Type 2 diabetes: a complex challenge
Type 2 diabetes (T2D) affects hundreds of millions of people worldwide, yet preventing its onset and complications remains a major challenge. One reason for this difficulty lies in the complex nature of T2D, emerging from a mix of genetic, metabolic, behavioral, and environmental factors. Despite this complexity, current diagnostic tools like the HbA1c and fasting glucose tests offer only a limited snapshot of a person’s metabolic health.

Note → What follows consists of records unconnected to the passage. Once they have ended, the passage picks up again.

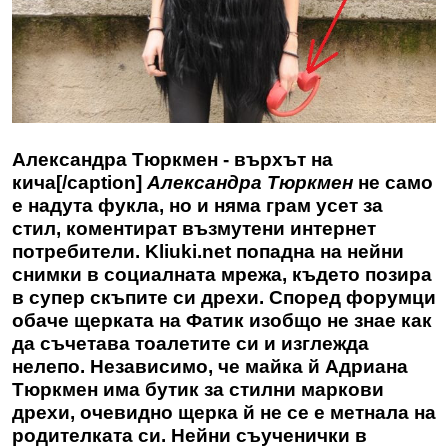
Александра Тюркмен - върхът на
кича[/caption]
Александра Тюркмен
не само
е надута фукла, но и няма грам усет за
стил, коментират възмутени интернет
потребители. Kliuki.net попадна на нейни
снимки в социалната мрежа, където позира
в супер скъпите си дрехи. Според форумци
обаче щерката на Фатик изобщо не знае как
да съчетава тоалетите си и изглежда
нелепо. Независимо, че майка й
Адриана
Тюркмен
има бутик за стилни маркови
дрехи, очевидно щерка й не се е метнала на
родителката си. Нейни съученички в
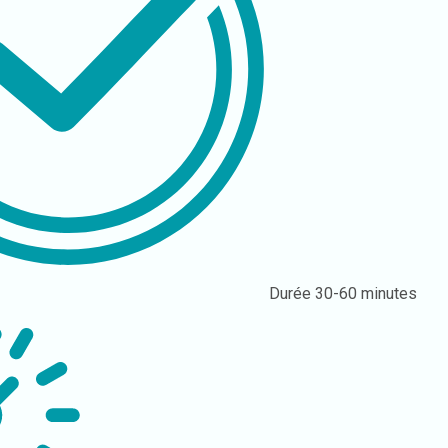
Durée
30-60 minutes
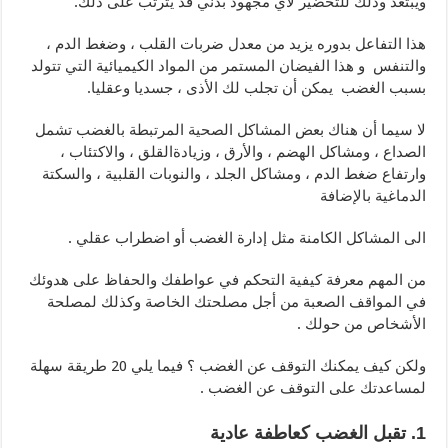
ويبتعد وذلك للتحضير لأي مجهود بدني قد يترتب على ذلك.
هذا التفاعل بدوره يزيد من معدل ضربات القلب ، وضغط الدم ،
والتنفس و هذا الفيضان المستمر من المواد الكيميائية التي تتولد
بسبب الغضب يمكن أن تجلب لك الأذى ، جسديا وعقليا.
لا سيما أن هناك بعض المشاكل الصحية المرتبطة بالغضب تشمل
الصداع ، ومشاكل الهضم ، والأرق ، وزيادةالقلق ، والاكتئاب ،
وارتفاع ضغط الدم ، ومشاكل الجلد ، والنوبات القلبية ، والسكتة
الدماغية بالإضافة
الى المشاكل الكامنة مثل إدارة الغضب أو اضطراب عقلي .
من المهم معرفة كيفية التحكم في عواطفك والحفاظ على هدوئك
في المواقف الصعبة من أجل مصلحتك الخاصة وكذلك لمصلحة
الأشخاص من حولك .
ولكن كيف يمكنك التوقف عن الغضب ؟ فيما يلي 20 طريقة سهلة
لمساعدتك على التوقف عن الغضب .
1. تقبل الغضب كعاطفة عادية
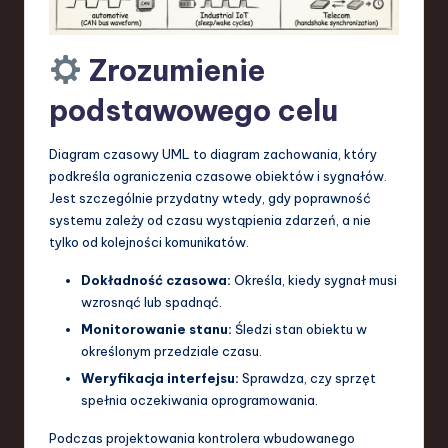
a
n
Zrozumienie
d
podstawowego celu
I
Diagram czasowy UML to diagram zachowania, który
n
podkreśla ograniczenia czasowe obiektów i sygnałów.
n
Jest szczególnie przydatny wtedy, gdy poprawność
systemu zależy od czasu wystąpienia zdarzeń, a nie
o
tylko od kolejności komunikatów.
v
Dokładność czasowa:
Określa, kiedy sygnał musi
a
wzrosnąć lub spadnąć.
ti
Monitorowanie stanu:
Śledzi stan obiektu w
określonym przedziale czasu.
o
Weryfikacja interfejsu:
Sprawdza, czy sprzęt
n
spełnia oczekiwania oprogramowania.
Podczas projektowania kontrolera wbudowanego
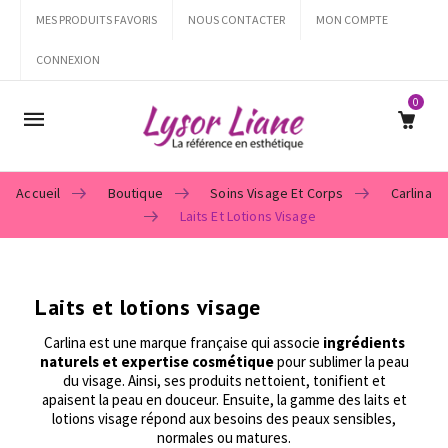
MES PRODUITS FAVORIS
NOUS CONTACTER
MON COMPTE
CONNEXION
0
Mobile
navigation
Accueil
Boutique
Soins Visage Et Corps
Carlina
Laits Et Lotions Visage
Skip to content
Laits et lotions visage
Carlina est une marque française qui associe
ingrédients
naturels et expertise cosmétique
pour sublimer la peau
du visage. Ainsi, ses produits nettoient, tonifient et
apaisent la peau en douceur. Ensuite, la gamme des laits et
lotions visage répond aux besoins des peaux sensibles,
normales ou matures.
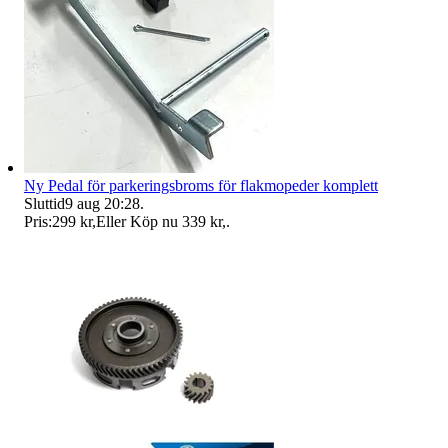
Ny Pedal för parkeringsbroms för flakmopeder komplett
Sluttid
9 aug 20:28
.
Pris:
299 kr
,
Eller Köp nu
339 kr
,
.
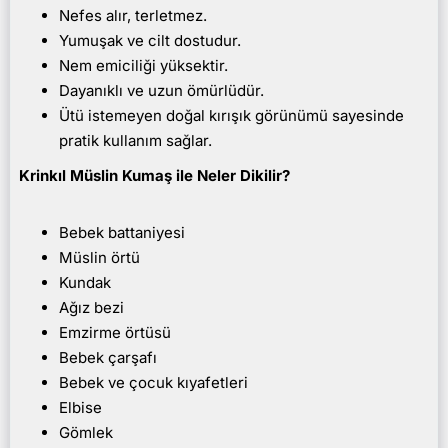
Nefes alır, terletmez.
Yumuşak ve cilt dostudur.
Nem emiciliği yüksektir.
Dayanıklı ve uzun ömürlüdür.
Ütü istemeyen doğal kırışık görünümü sayesinde
pratik kullanım sağlar.
Krinkıl Müslin Kumaş ile Neler Dikilir?
Bebek battaniyesi
Müslin örtü
Kundak
Ağız bezi
Emzirme örtüsü
Bebek çarşafı
Bebek ve çocuk kıyafetleri
Elbise
Gömlek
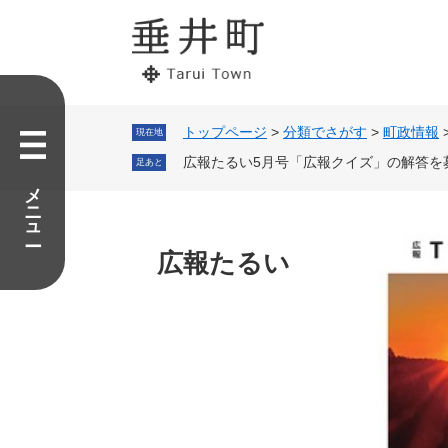
ペ
メ
ー
ニ
ジ
ュ
の
ー
先
を
頭
飛
で
ば
トップページ
>
分類でさがす
>
町政情報
現在地
す。
し
広報たるい5月号「広報クイズ」の解答を
足あと
て
メニュー
本
文
へ
広報たるい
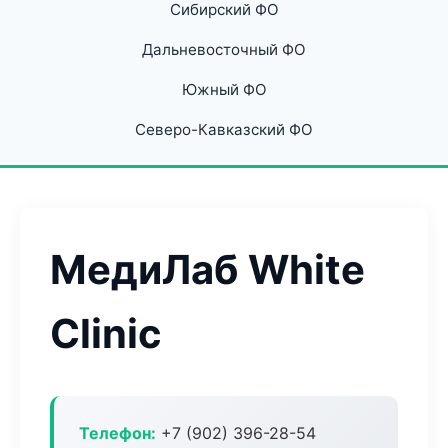
Сибирский ФО
Дальневосточный ФО
Южный ФО
Северо-Кавказский ФО
МедиЛаб White
Clinic
Телефон:
+7 (902) 396-28-54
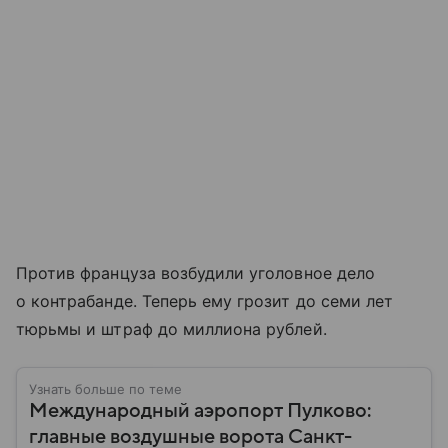
Против француза возбудили уголовное дело
о контрабанде. Теперь ему грозит до семи лет
тюрьмы и штраф до миллиона рублей.
Узнать больше по теме
Международный аэропорт Пулково:
главные воздушные ворота Санкт-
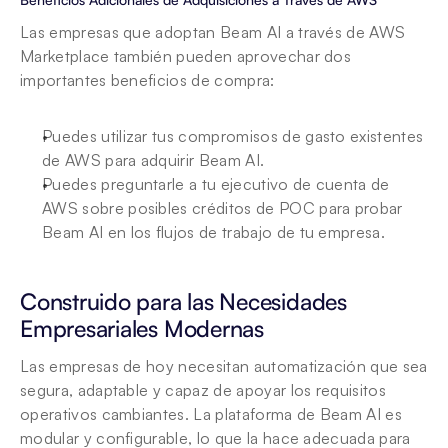
Las empresas que adoptan Beam AI a través de AWS 
Marketplace también pueden aprovechar dos 
importantes beneficios de compra:
Puedes utilizar tus compromisos de gasto existentes 
de AWS para adquirir Beam AI.
Puedes preguntarle a tu ejecutivo de cuenta de 
AWS sobre posibles créditos de POC para probar 
Beam AI en los flujos de trabajo de tu empresa.
Construido para las Necesidades 
Empresariales Modernas
Las empresas de hoy necesitan automatización que sea 
segura, adaptable y capaz de apoyar los requisitos 
operativos cambiantes. La plataforma de Beam AI es 
modular y configurable, lo que la hace adecuada para 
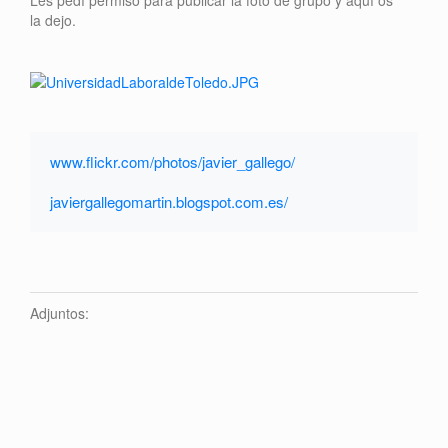
la dejo.
www.flickr.com/photos/javier_gallego/
javiergallegomartin.blogspot.com.es/
Adjuntos:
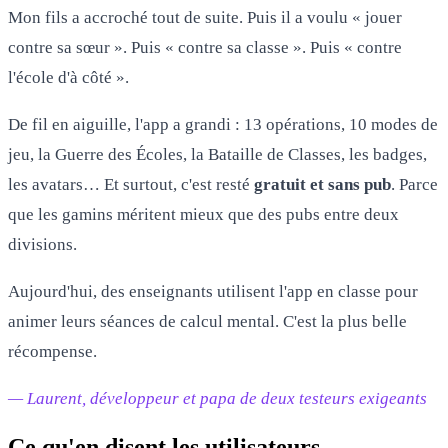
Mon fils a accroché tout de suite. Puis il a voulu « jouer
contre sa sœur ». Puis « contre sa classe ». Puis « contre
l'école d'à côté ».
De fil en aiguille, l'app a grandi : 13 opérations, 10 modes de
jeu, la Guerre des Écoles, la Bataille de Classes, les badges,
les avatars… Et surtout, c'est resté
gratuit et sans pub
. Parce
que les gamins méritent mieux que des pubs entre deux
divisions.
Aujourd'hui, des enseignants utilisent l'app en classe pour
animer leurs séances de calcul mental. C'est la plus belle
récompense.
— Laurent, développeur et papa de deux testeurs exigeants
Ce qu'en disent les utilisateurs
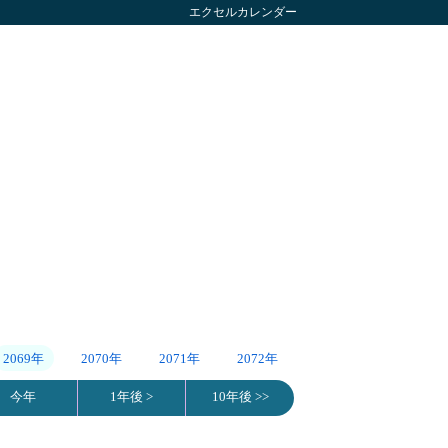
エクセルカレンダー
2069年
2070年
2071年
2072年
今年
1年後 >
10年後 >>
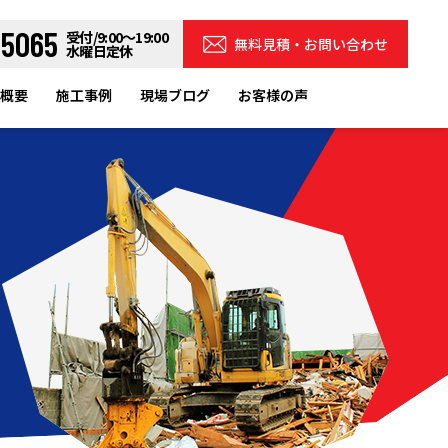
-5065
受付/9:00～19:00
無料見積・お問い合わせ
水曜日定休
概要
施工事例
現場ブログ
お客様の声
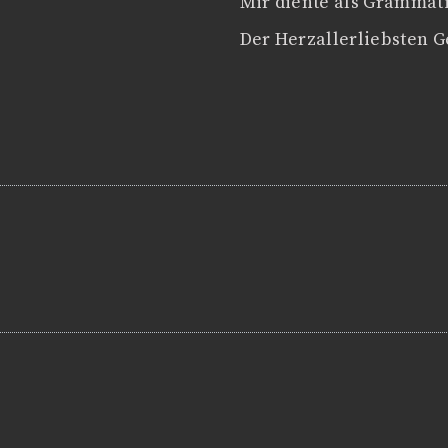
Mir diente als Grammat
Der Herzallerliebsten G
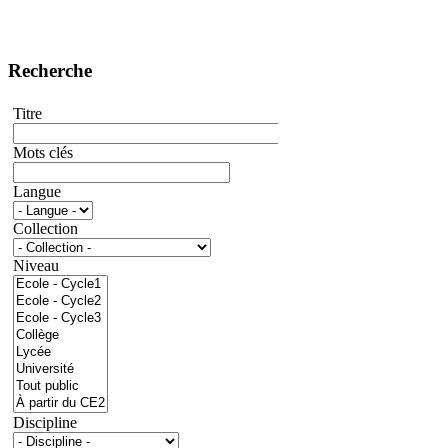
Recherche
Titre
Mots clés
Langue
Collection
Niveau
Discipline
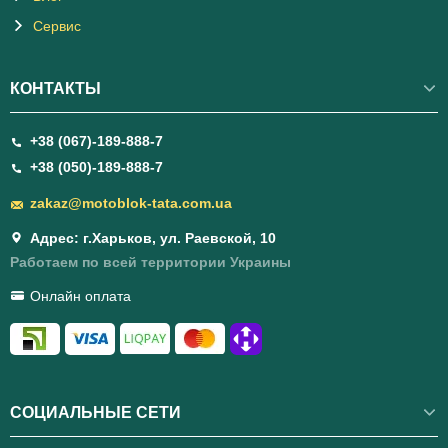
Сервис
КОНТАКТЫ
+38 (067)-189-888-7
+38 (050)-189-888-7
zakaz@motoblok-tata.com.ua
Адрес: г.Харьков, ул. Раевской, 10
Работаем по всей территории Украины
Онлайн оплата
СОЦИАЛЬНЫЕ СЕТИ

We believed a broader, more holistic view, integrating diverse types of data, was needed to uncover more personalized insights into diabetes risk.
A new kind of clinical study
To explore this, we launched the PRediction Of Glycemic RESponse Study (PROGRESS) with the goal of collecting real-world health data outside the traditional clinic setting. We enrolled 1,137 adults in the United States, comprising individuals diagnosed with prediabetes or T2D, as well as metabolically healthy participants.
What made this study different is that everything happened remotely. For ten days, participants wore a continuous glucose monitor (CGM) and a fitness tracker at home, collecting data on glucose levels, sleep, heart rate, and physical activity. They also used mobile apps to log meals and share their electronic health records, and they sent in self-collected saliva, blood, and stool samples for testing (Figure a).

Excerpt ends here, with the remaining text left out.